Question about FORMAT specifier's purpose and usefulness in a DataLink-dominated world

Colloquially, the FORMAT parameter is intended to apply a constraint to the persistence format of the data product associated with a row in a conceptual underlying ObsCore table. (Obviously there doesn't have to be such a table in order to implement SIAv2/DAP, but the standard is written with reference to a table model.)

From a user perspective, this is clearly meant to enable, for instance, limiting a query to data in FITS format. In the DAP era where tabular datasets may be available from a service, a user might say "I'm only interested in Parquet".

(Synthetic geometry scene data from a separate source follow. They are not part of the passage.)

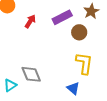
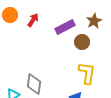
red arrow: (30, 21) -> (33, 20), moved
gray diamond: (31, 74) -> (34, 84), turned 30

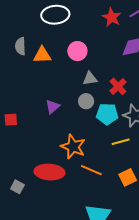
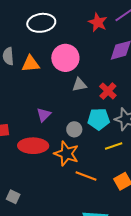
pink circle: (77, 51) -> (65, 58), size x1.4
gray circle: (86, 101) -> (74, 129), moved
red ellipse: (49, 172) -> (33, 146), moved

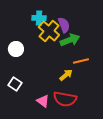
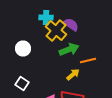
purple semicircle: (64, 25) -> (71, 24), turned -35
green arrow: (70, 40) -> (69, 50), moved

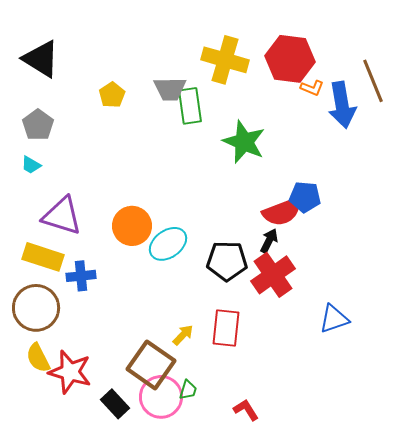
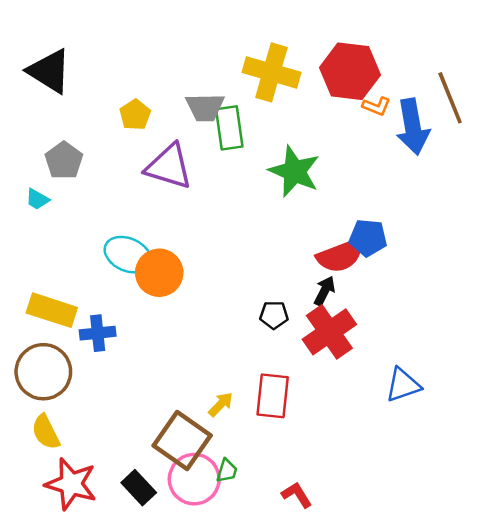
gray pentagon: (38, 125) -> (64, 161), moved
purple triangle: (62, 216) -> (169, 167), moved
cyan ellipse: (168, 244) -> (128, 255), moved, turned 60
black pentagon: (227, 261) -> (274, 315), size x0.6
red star: (70, 372) -> (71, 484), moved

The way the standard is written, though, it's clear that FORMAT is meant to be evaluated against the value of access_format in the query response. In many archives (CADC, Rubin, probably at least parts of IRSA in the future) we have adopted the "DataLink model" for providing ObsTAP/SIAv2 dataset access, though, where the actual access_format value is always the DataLink MIME type.

The standard even acknowledges this:

This column describes the format of the response from the access_url (see 3.1.3) so the values could be data file types (e.g. application/fits) or they could be the DataLink MIME type.

It seems like we've accidentally shot ourselves in the foot here. No non-IVOA-aware science user would be expected to be know about the "DataLink model" -- they go to Firefly, say, do a query, and, if possible, Firefly will show them the #this target from the DataLink links service, rather than making them navigate the indirection on their own. Unless they deliberately click on the part of the UI that lets them see the links response and any associated additional datasets, they won't be aware of DataLink at all. That's a good thing.

So in this situation if someone does FORMAT=fits they are likely to be very surprised by the results.

I realize the difficulties involved in potentially prying FORMAT off its mandatory link to access_format, but I think it would be worth our having a conversation about whether an interpretation "if access_format is the DataLink MIME type, then evaluate the restriction against the content_type for the #this entry in the resulting links table" would be sustainable, at least as an option.

I recognize that this might require data publishers to add a column to the underlying table to make sure that the "real" data type is efficiently queryable.

FORMAT seems sufficiently useful that it's a shame to, in effect, be forced to lose its usefulness in exchange for all the other big advantages of the "DataLink model". For Rubin (IMO) it's still a worthwhile tradeoff if we can't fix this, but... let's try to think this through and fix it.

My guess is that this must have been discussed before, but I haven't found the trail yet.